Grande Halle de la Villette, dans le XIXe arrondissement de Paris. Il faut bien la hauteur sous plafond des anciens abattoirs pour accueillir les 14 mètres de la tour infernale de JR. Ce soir d’avril, le FC Bergman montre sa nouvelle création. Initialement créé à six acteurs/créateurs/artistes en 2008, aujourd’hui toujours emmené par Stef Aerts, Joé Agemans, Thomas Verstraeten et Marie Vinck, le collectif belge basé à Anvers s’est rapidement fait remarquer avec des spectacles complètement décomplexés et innovants dans leur forme.
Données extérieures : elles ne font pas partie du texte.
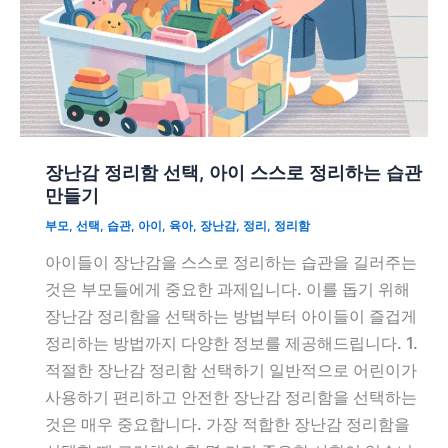
장난감 정리함 선택, 아이 스스로 정리하는 습관
만들기
부모
,
선택
,
습관
,
아이
,
육아
,
장난감
,
정리
,
정리함
아이들이 장난감을 스스로 정리하는 습관을 길러주는
것은 부모들에게 중요한 과제입니다. 이를 돕기 위해
장난감 정리함을 선택하는 방법부터 아이들이 즐겁게
정리하는 방법까지 다양한 정보를 제공해드립니다. 1.
적절한 장난감 정리함 선택하기 일반적으로 어린이가
사용하기 편리하고 안전한 장난감 정리함을 선택하는
것은 매우 중요합니다. 가장 적합한 장난감 정리함을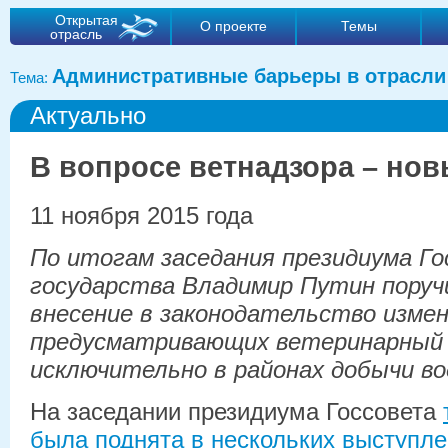
Открытая
О проекте
Темы
отрасль
Административные барьеры в отрасли
Тема:
Актуально
В вопросе ветнадзора – но
11 ноября 2015 года
По итогам заседания президиума Го
государства Владимир Путин поруч
внесение в законодательство измен
предусматривающих ветеринарный 
исключительно в районах добычи во
На заседании президиума Госсовета
была поднята в нескольких выступл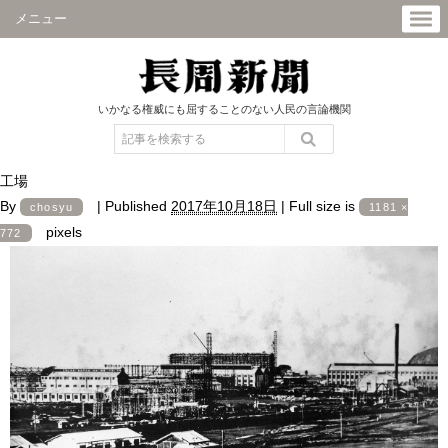
メニュー
いかなる権威にも屈することのない人民の言論機関
工場
By
|
Published
2017年10月18日
|
Full size is
chosyu
1181 ×
pixels
772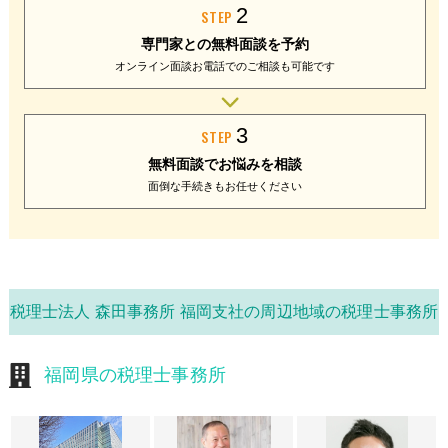
2
STEP
専門家との
無料面談を予約
オンライン面談
お電話でのご相談
も可能です
3
STEP
無料面談で
お悩みを相談
面倒な手続きも
お任せください
税理士法人 森田事務所 福岡支社の周辺地域の税理士事務所
福岡県の税理士事務所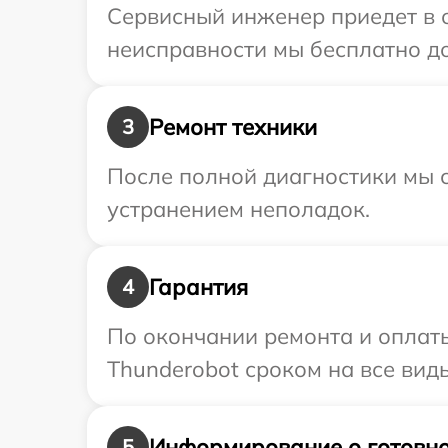
Сервисный инженер приедет в о
неисправности мы бесплатно до
Ремонт техники
3
После полной диагностики мы с
устранением неполадок.
Гарантия
4
По окончании ремонта и оплат
Thunderobot сроком на все виды
Информирование о готовно
5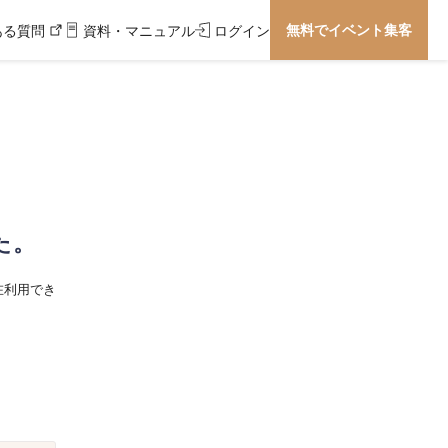
無料でイベント集客
ある質問
資料・マニュアル
ログイン
た。
在利用でき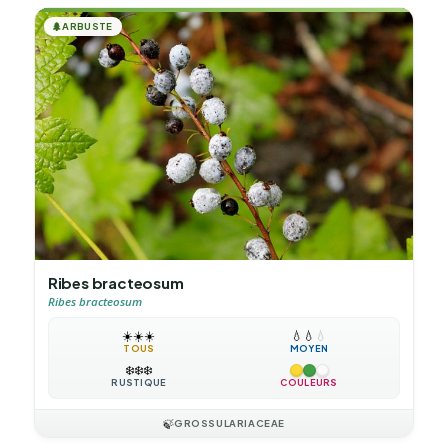
🌲
ARBUSTE
Ribes bracteosum
Ribes bracteosum
☀️
☀️
☀️
💧
💧
💧
TOUS
MOYEN
❄️
❄️
❄️
RUSTIQUE
COULEURS
🍃
GROSSULARIACEAE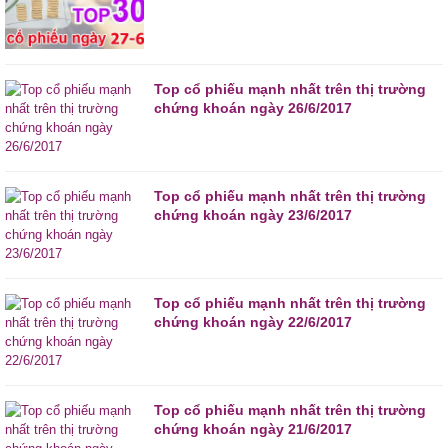
Top cổ phiếu mạnh nhất trên thị trường
chứng khoán ngày 26/6/2017
Top cổ phiếu mạnh nhất trên thị trường
chứng khoán ngày 23/6/2017
Top cổ phiếu mạnh nhất trên thị trường
chứng khoán ngày 22/6/2017
Top cổ phiếu mạnh nhất trên thị trường
chứng khoán ngày 21/6/2017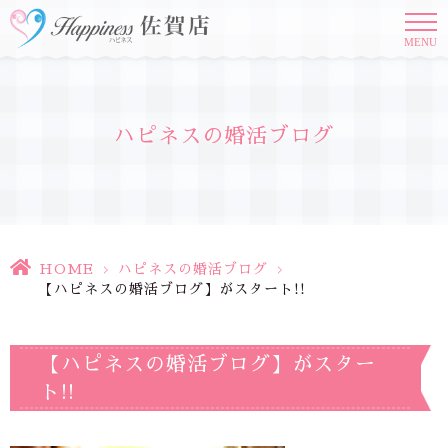
MENU
ハピネスの婚活ブログ
HOME
>
ハピネスの婚活ブログ
>
【ハピネスの婚活ブログ】がスタート!!
【ハピネスの婚活ブログ】がスター
ト!!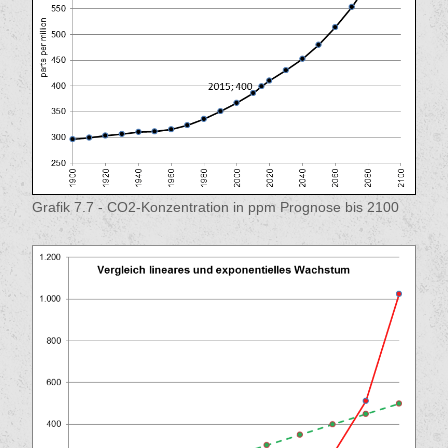
Grafik 7.7 - CO2-Konzentration in ppm Prognose bis 2100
A Bruxelles, en mars prochain, la monumentale scénographie prendra place au Palais 12, sur le site du Heysel (1). Avec sa quarantaine de personnes impliquées sur scène chaque soir (quinze comédiens, quinze figurants, quatre techniciens, deux caméramen et deux habilleuses), ce projet pharaonique a d’ailleurs exigé une collaboration inédite : il a été coproduit par les trois grands stadstheaters de Flandre, soit le NTGent, la Toneelhuis d’Anvers et le KVS bruxellois. Le dispositif est, lui aussi, du jamais-vu : les spectateurs (un millier au total) sont répartis sur quatre gradins faisant chacun face à un des côtés de la tour, et ne voyant donc qu’un quart de ce qu’y s’y passe, mais assistant à la projection – sur les stores fermés d’un des étages – du film qui se tourne en direct dans l’immeuble. Une vraie performance technique. Et une expérience qui repousse encore le champ des possibles dans le domaine des hybridations entre cinéma et théâtre.

Comme un script

Ce n’est pas la première fois que FC Bergman a recours à la vidéo dans un de ses spectacles. Il y a eu Van den Vos en 2014, adaptation singulière du Roman de Renart. Il y a eu 300 el x 50 el x 30 el qui, derrière les dimensions bibliques de l’arche de Noé, filmait en travelling circulaire une humanité en attente d’un déluge annoncé. Pour ce projet-ci, l’intégration de la vidéo a découlé de la nature même de la matière adaptée : JR, épais roman (1 088 pages dans la version française chez Plon) de l’Américain William Gaddis, publié en 1975 et constitué essentiellement de dialogues, quasiment comme le script d’un film. En coulisse, on rencontre Stef Aerts, l’une des quatre têtes pensantes d’un collectif qui permet aussi à chacun de ses membres de jouer et de créer par ailleurs, notamment dans des séries télé ou des films (on a vu Aerts notamment dans le film Belgica de Felix Van Groeningen.  » Les dialogues de Gaddis, si mordants et intelligents, nous rappelaient des réalisateurs de cinéma qu’on adore, comme Paul Thomas Anderson, Martin Scorsese et Woody Allen, précise-t-il. Mais je pense que la raison pour laquelle JR n’a jamais été adapté au cinéma, c’est que la manière de raconter est trop horizontale, pas vraiment épique, sans grand climax, et trop complexe pour en faire un film classique. Il nous a donc semblé idéal d’en faire une performance cinématique.  »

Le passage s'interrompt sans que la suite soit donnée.